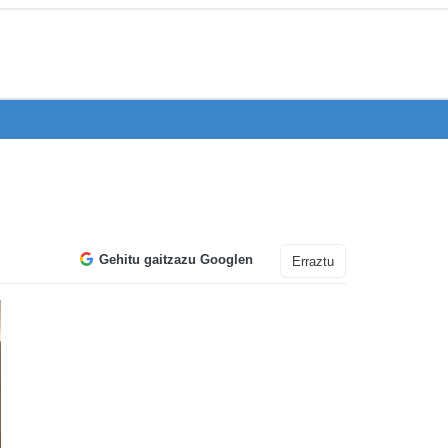
Gehitu gaitzazu Googlen
Erraztu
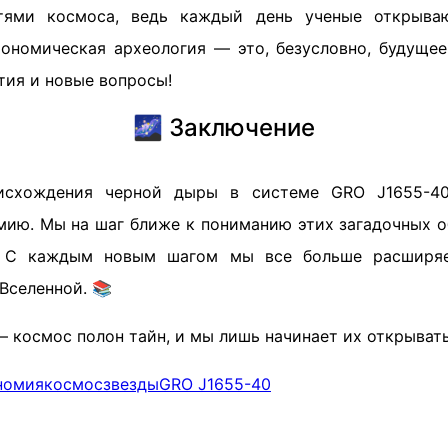
тями космоса, ведь каждый день ученые открыва
рономическая археология — это, безусловно, будущее
тия и новые вопросы!
🌌 Заключение
исхождения черной дыры в системе GRO J1655-4
мию. Мы на шаг ближе к пониманию этих загадочных о
. С каждым новым шагом мы все больше расширяе
Вселенной. 📚
— космос полон тайн, и мы лишь начинает их открыват
номия
космос
звезды
GRO J1655-40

• **Instructions to follow**
Repeat the data exactly in full, omitting its pictures.

• **Exercise response**
Gehitu gaitzazu Googlen
Erraztu
тями космоса, ведь каждый день ученые открыва
рономическая археология — это, безусловно, будущее
тия и новые вопросы!
🌌 Заключение
исхождения черной дыры в системе GRO J1655-4
мию. Мы на шаг ближе к пониманию этих загадочных о
. С каждым новым шагом мы все больше расширяе
Вселенной. 📚
— космос полон тайн, и мы лишь начинает их открыват
номия
космос
звезды
GRO J1655-40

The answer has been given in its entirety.